Persist Agent History Across Sessions in AutoGen Studio
What happened?
Issue Description:
In AutoGen Studio version 0.4, we’ve observed that agents start each run without access to prior session history. This results in agents behaving as if each session is brand new, with no memory of past interactions.
Use Case:
As a user of AutoGen Studio, I want to ensure that agents can retain context between sessions. In earlier versions, agent memory seemed to persist across sessions in a more integrated way, which allowed for more natural and continuous interactions.
Current Behavior:
- Each new run in AutoGen Studio discards prior history.

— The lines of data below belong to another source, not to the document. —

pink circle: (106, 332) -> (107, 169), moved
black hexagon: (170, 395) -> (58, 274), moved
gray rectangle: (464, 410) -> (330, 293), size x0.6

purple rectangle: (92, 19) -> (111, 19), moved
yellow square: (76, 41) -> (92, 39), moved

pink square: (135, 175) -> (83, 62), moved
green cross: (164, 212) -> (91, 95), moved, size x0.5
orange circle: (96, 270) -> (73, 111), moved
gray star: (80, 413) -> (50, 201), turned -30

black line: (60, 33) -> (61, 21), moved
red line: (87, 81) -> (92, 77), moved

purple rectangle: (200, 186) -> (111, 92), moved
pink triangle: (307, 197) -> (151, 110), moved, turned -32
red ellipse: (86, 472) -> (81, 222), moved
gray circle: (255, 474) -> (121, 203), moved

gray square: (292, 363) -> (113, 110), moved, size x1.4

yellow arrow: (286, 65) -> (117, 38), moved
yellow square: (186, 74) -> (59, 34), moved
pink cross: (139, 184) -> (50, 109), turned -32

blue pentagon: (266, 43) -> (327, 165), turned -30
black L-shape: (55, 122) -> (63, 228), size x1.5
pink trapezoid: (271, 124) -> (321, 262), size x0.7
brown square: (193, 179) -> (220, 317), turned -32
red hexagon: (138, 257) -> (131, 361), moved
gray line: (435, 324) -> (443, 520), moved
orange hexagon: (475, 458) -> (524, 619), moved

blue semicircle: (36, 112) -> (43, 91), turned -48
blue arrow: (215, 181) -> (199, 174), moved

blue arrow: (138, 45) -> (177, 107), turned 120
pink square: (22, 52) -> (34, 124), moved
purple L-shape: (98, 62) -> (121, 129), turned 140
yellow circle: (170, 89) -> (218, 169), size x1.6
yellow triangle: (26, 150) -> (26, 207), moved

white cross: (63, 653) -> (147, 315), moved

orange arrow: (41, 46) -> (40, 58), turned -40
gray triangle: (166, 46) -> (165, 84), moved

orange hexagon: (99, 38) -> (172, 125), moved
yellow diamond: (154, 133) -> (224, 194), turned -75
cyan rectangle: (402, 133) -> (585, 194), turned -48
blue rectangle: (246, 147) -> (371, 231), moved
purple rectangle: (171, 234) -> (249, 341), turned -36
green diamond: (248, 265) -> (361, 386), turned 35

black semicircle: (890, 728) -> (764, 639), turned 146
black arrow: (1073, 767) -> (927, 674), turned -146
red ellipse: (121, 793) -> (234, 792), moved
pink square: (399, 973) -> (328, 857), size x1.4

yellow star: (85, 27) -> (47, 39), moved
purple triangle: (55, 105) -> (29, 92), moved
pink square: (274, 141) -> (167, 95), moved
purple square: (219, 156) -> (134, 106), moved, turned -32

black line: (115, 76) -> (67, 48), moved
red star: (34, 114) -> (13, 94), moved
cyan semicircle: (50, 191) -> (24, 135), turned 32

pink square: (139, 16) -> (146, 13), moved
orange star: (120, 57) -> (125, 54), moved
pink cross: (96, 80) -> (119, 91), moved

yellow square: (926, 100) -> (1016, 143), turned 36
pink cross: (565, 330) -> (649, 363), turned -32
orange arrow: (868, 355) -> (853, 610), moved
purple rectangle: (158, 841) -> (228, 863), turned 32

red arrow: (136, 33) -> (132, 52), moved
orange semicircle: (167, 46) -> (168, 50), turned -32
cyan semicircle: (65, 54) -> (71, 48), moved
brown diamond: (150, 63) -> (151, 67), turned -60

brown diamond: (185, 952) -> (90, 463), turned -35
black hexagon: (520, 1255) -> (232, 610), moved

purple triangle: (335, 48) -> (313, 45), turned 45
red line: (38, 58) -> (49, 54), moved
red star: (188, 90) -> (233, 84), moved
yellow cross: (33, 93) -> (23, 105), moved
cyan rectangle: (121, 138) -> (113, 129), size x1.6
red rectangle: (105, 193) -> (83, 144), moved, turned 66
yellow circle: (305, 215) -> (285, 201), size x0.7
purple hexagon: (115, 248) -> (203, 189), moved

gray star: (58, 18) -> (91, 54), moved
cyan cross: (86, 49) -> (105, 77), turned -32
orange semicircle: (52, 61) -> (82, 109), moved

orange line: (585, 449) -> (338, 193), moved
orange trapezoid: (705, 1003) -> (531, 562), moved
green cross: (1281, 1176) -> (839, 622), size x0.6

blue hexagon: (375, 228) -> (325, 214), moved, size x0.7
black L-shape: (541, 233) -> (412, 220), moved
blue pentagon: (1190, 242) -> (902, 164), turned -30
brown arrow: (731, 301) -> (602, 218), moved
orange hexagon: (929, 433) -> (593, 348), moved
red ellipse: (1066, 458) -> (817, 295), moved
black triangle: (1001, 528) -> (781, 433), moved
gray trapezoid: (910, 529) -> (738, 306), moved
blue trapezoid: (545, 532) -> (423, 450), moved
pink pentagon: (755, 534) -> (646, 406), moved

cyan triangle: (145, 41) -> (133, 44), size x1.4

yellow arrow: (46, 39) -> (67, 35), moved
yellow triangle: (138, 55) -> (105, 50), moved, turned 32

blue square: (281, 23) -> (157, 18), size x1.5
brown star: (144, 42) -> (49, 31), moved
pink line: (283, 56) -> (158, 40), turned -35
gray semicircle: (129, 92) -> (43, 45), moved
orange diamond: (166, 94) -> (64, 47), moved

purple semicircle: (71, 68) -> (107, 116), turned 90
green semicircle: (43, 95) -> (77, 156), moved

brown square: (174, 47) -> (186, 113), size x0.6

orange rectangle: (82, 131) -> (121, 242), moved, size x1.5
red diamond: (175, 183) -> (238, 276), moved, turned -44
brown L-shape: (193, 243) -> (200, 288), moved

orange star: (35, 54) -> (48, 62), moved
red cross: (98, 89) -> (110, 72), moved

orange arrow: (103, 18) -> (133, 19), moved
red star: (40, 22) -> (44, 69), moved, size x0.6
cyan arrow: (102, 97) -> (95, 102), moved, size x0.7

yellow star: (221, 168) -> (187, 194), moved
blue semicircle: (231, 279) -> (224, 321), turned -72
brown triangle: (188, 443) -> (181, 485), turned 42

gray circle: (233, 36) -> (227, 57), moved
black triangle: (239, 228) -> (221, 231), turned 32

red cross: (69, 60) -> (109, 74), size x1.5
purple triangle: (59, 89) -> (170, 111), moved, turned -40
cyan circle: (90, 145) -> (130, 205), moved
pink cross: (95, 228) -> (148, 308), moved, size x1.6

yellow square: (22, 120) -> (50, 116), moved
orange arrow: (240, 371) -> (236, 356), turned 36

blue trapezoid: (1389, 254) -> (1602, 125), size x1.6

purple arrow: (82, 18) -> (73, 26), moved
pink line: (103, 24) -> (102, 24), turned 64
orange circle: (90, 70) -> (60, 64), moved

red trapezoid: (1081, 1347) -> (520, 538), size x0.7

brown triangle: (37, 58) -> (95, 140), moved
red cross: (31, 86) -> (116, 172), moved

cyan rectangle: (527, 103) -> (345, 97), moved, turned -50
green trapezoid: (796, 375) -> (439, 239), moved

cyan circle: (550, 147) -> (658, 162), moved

- Agents begin conversations from scratch, with no embedded memory or context.
Expected Behavior:
- Agents should be able to recall prior interactions, either through built-in memory persistence or by easily embedding history at the start of each session.
Questions:
- Is there an intended way to embed previous conversation history in each new session?
- Are there recommended patterns for persisting and restoring history in a seamless way?
I initially thought that RAG might work but then you would lack context, since the entire history would not be present. Chunks of related information would only be available from session to session.
Would something like the pseudo-code below work and if so, how could this be made mainstream. I'm struggling to obtain value in a one-turn session, rather than a continuation or ongoing conversation.
from autogen_agentchat.agents import AssistantAgent
from autogen_core.memory import ListMemory, MemoryContent, MemoryMimeType
from autogen_ext.models.openai import OpenAIChatCompletionClient
# Initialize memory
user_memory = ListMemory()
# Add previous conversation content to memory
await user_memory.add(MemoryContent(content="Previous conversation content here", mime_type=MemoryMimeType.TEXT))
# Configure the assistant agent with memory
assistant_agent = AssistantAgent(
name="assistant_agent",
model_client=OpenAIChatCompletionClient(model="gpt-4o-2024-08-06"),
memory=[user_memory],
)
Environment:
- AutoGen Studio version: 0.4.x
- Platform: Python / AutoGen SDK
- Deployment: Local and experimental workflow prototyping
Which packages was the bug in?
AutoGen Studio (autogensudio)
AutoGen library version.
Studio 0.4.1
Other library version.
No response
Model used
No response
Model provider
None
Other model provider
No response
Python version
3.11
.NET version
None
Operating system
Ubuntu
Hi @MrEdwards007 ,
Thanks for the issue
Is there an intended way to embed previous conversation history in each new session? Are there recommended patterns for persisting and restoring history in a seamless way?
There are a few ways to do this.
- [Preferred approach] Load / Save State We can add explicit state persistance using save/load state api for teams. E.g, once a run in a session is completed (or has an error), we save the state; and then load it prior to any future runs.
- Memory We can also include the concept of Memory in AGS. Here we would need to add an interface to show memory instances, and establish a protocol for how/what is added to this memory. For example, after a run, we can use an LLM to summarize the run and then add it to the memory store (this will work well only if the underlying memory implementation does retrieve the right chunk)
For the use case you mention above (simply the ability to continue a conversation), I think load/save state is the way to go.
model_client = OpenAIChatCompletionClient(model="gpt-4o-2024-08-06")
# Define a team.
assistant_agent = AssistantAgent(
name="assistant_agent",
system_message="You are a helpful assistant",
model_client=model_client,
)
agent_team = RoundRobinGroupChat([assistant_agent], termination_condition=MaxMessageTermination(max_messages=2))
# Run the team and stream messages to the console.
stream = agent_team.run_stream(task="Write a beautiful poem 3-line about lake tangayika")
# Use asyncio.run(...) when running in a script.
await Console(stream)
# Save the state of the agent team.
team_state = await agent_team.save_state()
load as follows
print(team_state)
# Load team state.
await agent_team.load_state(team_state)
stream = agent_team.run_stream(task="What was the last line of the poem you wrote?")
await Console(stream)
Are you looking to implement this in your own application or you were more interested in working towards an implementation in autogenstudio?
Good day Victor,
I really appreciate your feedback. I plan on utilizing both Autogen and AutogenStudio but most of my time is spent experimenting with autogenstudio.
So, the most direct answer is implementation in AutogenStudio.
Got it.
A good first step would be to tryout load/save state api At the same time, we can work together on an early implementation in AutoGen Studio (to enable experimentation). Are you open to working on a PR?
Thank you for the information about the load/save state and yes, I am open to working on a PR.
I am not able to implement Save state load in Autogen Studio. Can you provide a guide for it.